I am a postdoctoral research fellow in computer science at Harvard University where I work with Hima Lakkaraju. I completed my PhD from Idiap Research Institute & EPFL, Switzerland, advised by François Fleuret.

I previously completed my Masters (by Research) at the Indian Institute of Science, Bangalore advised by R. Venkatesh Babu. During my PhD, I interned with the model efficiency team at Qualcomm AI Research in Amsterdam.

I am interested in mathematically and scientifically understanding deep learning, usually through the lens of interpretability, robustness and computational efficiency of models. I typically study these in the context of computer vision and more recently, natural language processing.
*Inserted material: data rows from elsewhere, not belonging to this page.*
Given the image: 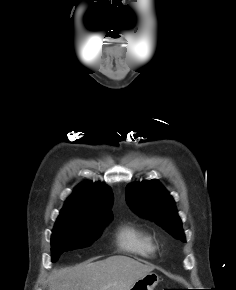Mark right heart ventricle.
Wrapping results in <instances>:
<instances>
[{"label": "right heart ventricle", "mask_w": 236, "mask_h": 290, "mask_svg": "<svg viewBox=\"0 0 236 290\" xmlns=\"http://www.w3.org/2000/svg\"><path fill=\"white\" fill-rule=\"evenodd\" d=\"M116 243L121 250L145 258L153 257L157 251L154 237L143 228L129 222L118 227Z\"/></svg>", "instance_id": "1"}]
</instances>
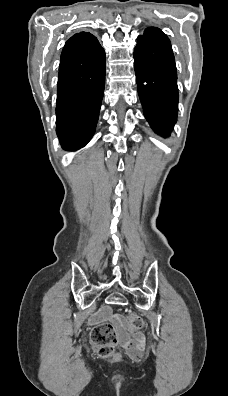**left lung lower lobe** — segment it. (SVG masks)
Segmentation results:
<instances>
[{"label":"left lung lower lobe","instance_id":"obj_1","mask_svg":"<svg viewBox=\"0 0 228 396\" xmlns=\"http://www.w3.org/2000/svg\"><path fill=\"white\" fill-rule=\"evenodd\" d=\"M134 68L145 118L167 137L177 121L178 87L175 59L168 37L158 28L138 36Z\"/></svg>","mask_w":228,"mask_h":396}]
</instances>
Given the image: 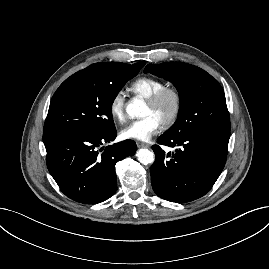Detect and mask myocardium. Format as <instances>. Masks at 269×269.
<instances>
[{
  "instance_id": "myocardium-1",
  "label": "myocardium",
  "mask_w": 269,
  "mask_h": 269,
  "mask_svg": "<svg viewBox=\"0 0 269 269\" xmlns=\"http://www.w3.org/2000/svg\"><path fill=\"white\" fill-rule=\"evenodd\" d=\"M167 96L172 98L173 108L169 116L162 122L164 128L171 127L178 120L183 106L182 92L176 86H163L146 98V103L149 106L156 107Z\"/></svg>"
}]
</instances>
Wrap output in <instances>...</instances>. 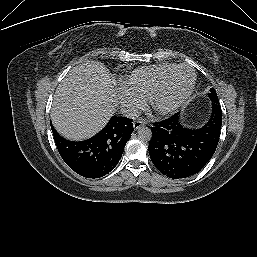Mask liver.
<instances>
[{
    "instance_id": "1",
    "label": "liver",
    "mask_w": 257,
    "mask_h": 257,
    "mask_svg": "<svg viewBox=\"0 0 257 257\" xmlns=\"http://www.w3.org/2000/svg\"><path fill=\"white\" fill-rule=\"evenodd\" d=\"M117 106L115 80L99 61L72 68L59 84L51 109L56 131L70 140H83L108 123Z\"/></svg>"
}]
</instances>
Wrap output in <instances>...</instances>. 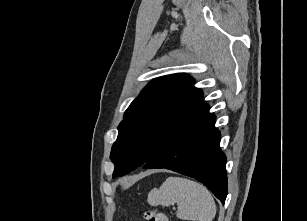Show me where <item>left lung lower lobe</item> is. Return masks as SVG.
<instances>
[{"label":"left lung lower lobe","instance_id":"left-lung-lower-lobe-1","mask_svg":"<svg viewBox=\"0 0 307 221\" xmlns=\"http://www.w3.org/2000/svg\"><path fill=\"white\" fill-rule=\"evenodd\" d=\"M214 123L215 116L207 113L168 142L143 168H166L190 176L206 185L224 203L226 156L219 147L221 135Z\"/></svg>","mask_w":307,"mask_h":221}]
</instances>
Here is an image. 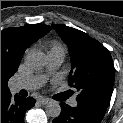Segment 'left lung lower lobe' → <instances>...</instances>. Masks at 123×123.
<instances>
[{"label":"left lung lower lobe","instance_id":"obj_1","mask_svg":"<svg viewBox=\"0 0 123 123\" xmlns=\"http://www.w3.org/2000/svg\"><path fill=\"white\" fill-rule=\"evenodd\" d=\"M61 114L52 123H100L103 113L93 111L87 107L77 105L70 107L61 103Z\"/></svg>","mask_w":123,"mask_h":123}]
</instances>
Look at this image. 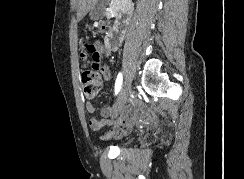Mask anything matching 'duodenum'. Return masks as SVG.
<instances>
[{"instance_id": "1", "label": "duodenum", "mask_w": 244, "mask_h": 179, "mask_svg": "<svg viewBox=\"0 0 244 179\" xmlns=\"http://www.w3.org/2000/svg\"><path fill=\"white\" fill-rule=\"evenodd\" d=\"M134 2L130 0H118L115 2L113 14L116 21H120L115 32L105 37V43L111 47L120 46L122 38L127 31L128 21L133 12Z\"/></svg>"}]
</instances>
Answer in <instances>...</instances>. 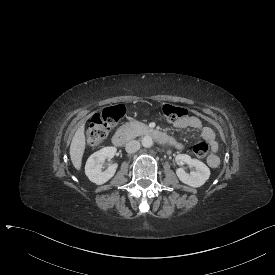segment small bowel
Returning a JSON list of instances; mask_svg holds the SVG:
<instances>
[{
  "mask_svg": "<svg viewBox=\"0 0 275 275\" xmlns=\"http://www.w3.org/2000/svg\"><path fill=\"white\" fill-rule=\"evenodd\" d=\"M175 127L179 129H185V128H190L192 130H200L201 131V137L207 141L212 149V154L208 158V164L211 167H216L219 164V157L217 155V149H218V144L217 141L215 140V134L213 130L209 127H202V122L197 116H189L185 119L179 120L174 122ZM174 145L178 149H182L183 145L178 142H174Z\"/></svg>",
  "mask_w": 275,
  "mask_h": 275,
  "instance_id": "c3829d8e",
  "label": "small bowel"
}]
</instances>
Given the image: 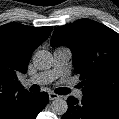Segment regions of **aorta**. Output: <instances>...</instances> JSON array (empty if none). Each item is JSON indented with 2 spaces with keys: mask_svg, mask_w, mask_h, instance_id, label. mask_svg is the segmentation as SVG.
Returning <instances> with one entry per match:
<instances>
[{
  "mask_svg": "<svg viewBox=\"0 0 119 119\" xmlns=\"http://www.w3.org/2000/svg\"><path fill=\"white\" fill-rule=\"evenodd\" d=\"M33 64L38 70L50 69L53 65V56L47 50H39L33 56ZM52 111L57 115H63L68 110L66 100L56 98L51 104Z\"/></svg>",
  "mask_w": 119,
  "mask_h": 119,
  "instance_id": "762f6f07",
  "label": "aorta"
}]
</instances>
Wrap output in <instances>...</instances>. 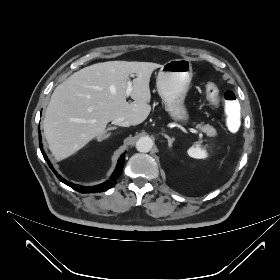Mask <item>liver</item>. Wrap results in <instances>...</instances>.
Masks as SVG:
<instances>
[{"instance_id":"liver-1","label":"liver","mask_w":280,"mask_h":280,"mask_svg":"<svg viewBox=\"0 0 280 280\" xmlns=\"http://www.w3.org/2000/svg\"><path fill=\"white\" fill-rule=\"evenodd\" d=\"M159 67L152 62L108 61L87 66L58 85L43 122L53 155L69 157L103 135L115 118L124 117L134 126L145 121L151 111L150 77ZM129 74L137 76L131 103L126 101Z\"/></svg>"}]
</instances>
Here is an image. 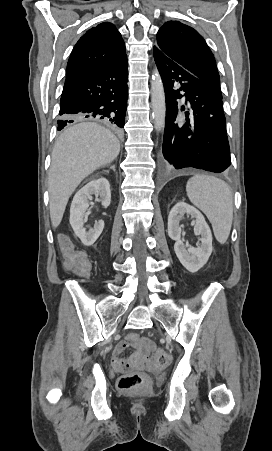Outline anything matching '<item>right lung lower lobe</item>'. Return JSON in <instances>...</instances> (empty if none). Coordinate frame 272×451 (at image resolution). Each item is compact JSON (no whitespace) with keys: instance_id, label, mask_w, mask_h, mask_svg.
<instances>
[{"instance_id":"obj_1","label":"right lung lower lobe","mask_w":272,"mask_h":451,"mask_svg":"<svg viewBox=\"0 0 272 451\" xmlns=\"http://www.w3.org/2000/svg\"><path fill=\"white\" fill-rule=\"evenodd\" d=\"M128 64L121 59L67 77L63 88L58 130L82 119L103 120L114 130L124 127L128 99Z\"/></svg>"}]
</instances>
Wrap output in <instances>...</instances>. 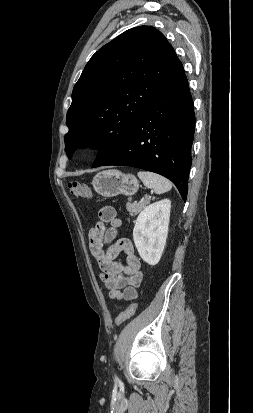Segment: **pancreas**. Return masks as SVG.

  • In interpretability, my work has identified flaws with feature attribution methods (aka “heatmap” explanations), proposed unifying mathematical frameworks to better understand them, and explained why they appear human-aligned for robust models. I have also worked on interpreting representations of CLIP models via sparse concept decompositions.

  • In robustness, I am motivated by Occam’s razor, building low curvature models that are “as simple as possible” in a functional sense, and models that are robust in the average-case rather than the “adversarial” worst-case. I have also worked on certified robustness to large language model jailbreaks.

  • In model efficiency, I have worked on building neural nets with sparse weights, usually by pruning redundant weights in dense models. I also developed a method to prune duplicate neurons using minimal training data.

For more details, please see my latest publications.

I am also an organizer on the Theory of Interpretable AI online seminar series, and previously for the XAI in Action workshop at NeurIPS 2023. I was involved also in teaching an interpretable ML course at Harvard during spring 2023.